SGY menyoroti masa jabatan Kepala Dishub DKI Jakarta, Syafrin Liputo, yang telah berlangsung selama enam tahun lima bulan sejak dilantik pada 8 Juli 2019, sebagai periode yang cukup panjang namun belum menunjukkan perbaikan signifikan di lapangan.
“Bagi masyarakat Jakarta, kemacetan bukan sekadar cerita fiksi, melainkan kenyataan pahit yang mereka hadapi setiap hari. Publik ingin melihat langkah konkret, bukan sekadar data yang tampak menggembirakan,” ujar SGY dalam keterangannya di Jakarta, Kamis (11/12).
Ia menilai penurunan peringkat kemacetan secara global tidak sejalan dengan fakta meningkatnya waktu tempuh harian di jalanan Jakarta.
TomTom Traffic Index 2024 mencatat waktu perjalanan 10 kilometer mencapai 25 menit 31 detik, lebih lambat dibandingkan 23 menit 20 detik pada 2023 dan 22 menit 40 detik pada 2022. Pada jam sibuk, durasi itu bahkan bisa meningkat sampai 30–33 menit.
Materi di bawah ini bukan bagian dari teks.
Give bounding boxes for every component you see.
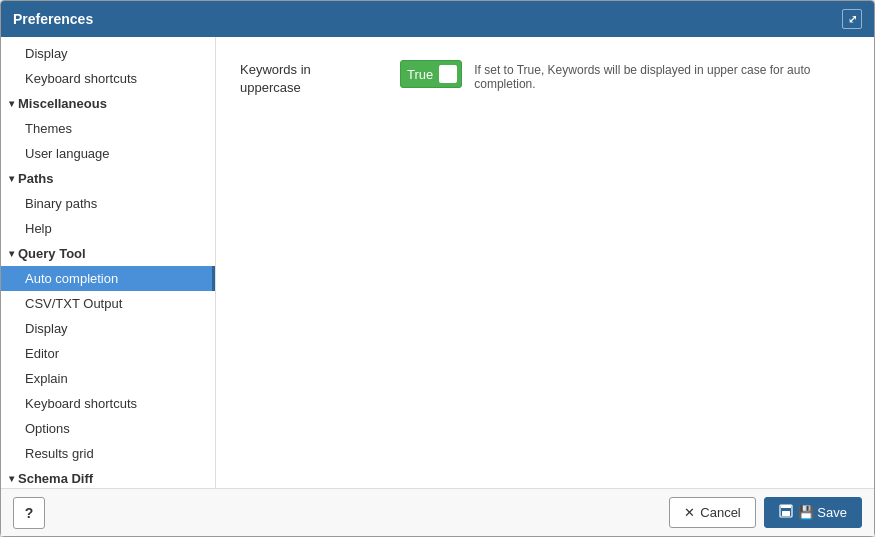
help-button[interactable]: ? (13, 497, 45, 529)
sidebar-item-csv-txt-output[interactable]: CSV/TXT Output (1, 291, 215, 316)
sidebar-item-editor[interactable]: Editor (1, 341, 215, 366)
arrow-icon-schema-diff: ▾ (9, 473, 14, 484)
sidebar-group-miscellaneous-label: Miscellaneous (18, 96, 107, 111)
sidebar-item-themes[interactable]: Themes (1, 116, 215, 141)
dialog-body: Display Keyboard shortcuts ▾ Miscellaneo… (1, 37, 874, 488)
sidebar-group-schema-diff[interactable]: ▾ Schema Diff (1, 466, 215, 488)
expand-icon[interactable]: ⤢ (842, 9, 862, 29)
setting-label-keywords: Keywords inuppercase (240, 57, 400, 97)
content-area: Keywords inuppercase True If set to True… (216, 37, 874, 488)
preferences-dialog: Preferences ⤢ Display Keyboard shortcuts… (0, 0, 875, 537)
sidebar-item-keyboard-shortcuts-qt[interactable]: Keyboard shortcuts (1, 391, 215, 416)
sidebar-item-display-top[interactable]: Display (1, 41, 215, 66)
sidebar-item-user-language[interactable]: User language (1, 141, 215, 166)
dialog-footer: ? ✕ Cancel 💾 Save (1, 488, 874, 536)
save-label: 💾 Save (798, 505, 847, 520)
toggle-slider (439, 65, 457, 83)
sidebar-group-paths[interactable]: ▾ Paths (1, 166, 215, 191)
dialog-header: Preferences ⤢ (1, 1, 874, 37)
setting-control-keywords: True If set to True, Keywords will be di… (400, 57, 850, 91)
cancel-label: Cancel (700, 505, 740, 520)
svg-rect-2 (782, 511, 790, 516)
sidebar-group-query-tool-label: Query Tool (18, 246, 86, 261)
sidebar-item-help[interactable]: Help (1, 216, 215, 241)
sidebar-item-explain[interactable]: Explain (1, 366, 215, 391)
sidebar-item-auto-completion[interactable]: Auto completion (1, 266, 215, 291)
sidebar-group-schema-diff-label: Schema Diff (18, 471, 93, 486)
sidebar: Display Keyboard shortcuts ▾ Miscellaneo… (1, 37, 216, 488)
sidebar-item-display-qt[interactable]: Display (1, 316, 215, 341)
dialog-title: Preferences (13, 11, 93, 27)
save-icon (779, 504, 793, 521)
sidebar-group-paths-label: Paths (18, 171, 53, 186)
sidebar-item-keyboard-shortcuts-top[interactable]: Keyboard shortcuts (1, 66, 215, 91)
cancel-button[interactable]: ✕ Cancel (669, 497, 755, 528)
sidebar-item-binary-paths[interactable]: Binary paths (1, 191, 215, 216)
sidebar-group-miscellaneous[interactable]: ▾ Miscellaneous (1, 91, 215, 116)
save-button[interactable]: 💾 Save (764, 497, 862, 528)
setting-description-keywords: If set to True, Keywords will be display… (474, 57, 850, 91)
arrow-icon-paths: ▾ (9, 173, 14, 184)
sidebar-item-results-grid[interactable]: Results grid (1, 441, 215, 466)
arrow-icon: ▾ (9, 98, 14, 109)
footer-actions: ✕ Cancel 💾 Save (669, 497, 862, 528)
keywords-toggle[interactable]: True (400, 60, 462, 88)
arrow-icon-query-tool: ▾ (9, 248, 14, 259)
cancel-icon: ✕ (684, 505, 695, 520)
sidebar-group-query-tool[interactable]: ▾ Query Tool (1, 241, 215, 266)
toggle-value: True (407, 67, 433, 82)
sidebar-item-options-qt[interactable]: Options (1, 416, 215, 441)
setting-row-keywords: Keywords inuppercase True If set to True… (240, 57, 850, 97)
SGY juga mengutip laporan INRIX 2024 Global Traffic Scorecard yang menempatkan Jakarta sebagai kota termacet ke-7 di dunia, naik dari posisi ke-10 pada tahun sebelumnya.
“Ini menunjukkan bahwa kondisi kemacetan makin berat. Dampaknya bukan hanya pada waktu, tapi juga polusi, stres, dan kerugian ekonomi hingga Rp65–100 triliun per tahun,” tegasnya.
Ia menilai belum diterapkannya Electronic Road Pricing (ERP) serta lemahnya manajemen lalu lintas menunjukkan kebijakan Dishub DKI belum berjalan optimal. Karena itu, SGY menilai evaluasi menyeluruh, termasuk rotasi jabatan Kadishub DKI, menjadi langkah logis agar terjadi penyegaran.
“Setelah 6,5 tahun, wajar apabila Pemprov DKI melakukan rotasi. Ini menjadi masukan bagi Gubernur Pramono Anung Wibowo dan Wakil Gubernur Rano Karno,” ujarnya.
SGY menegaskan, rotasi juga bisa membuka peluang pengembangan karier Syafrin di posisi eselon II lainnya di Pemprov DKI Jakarta.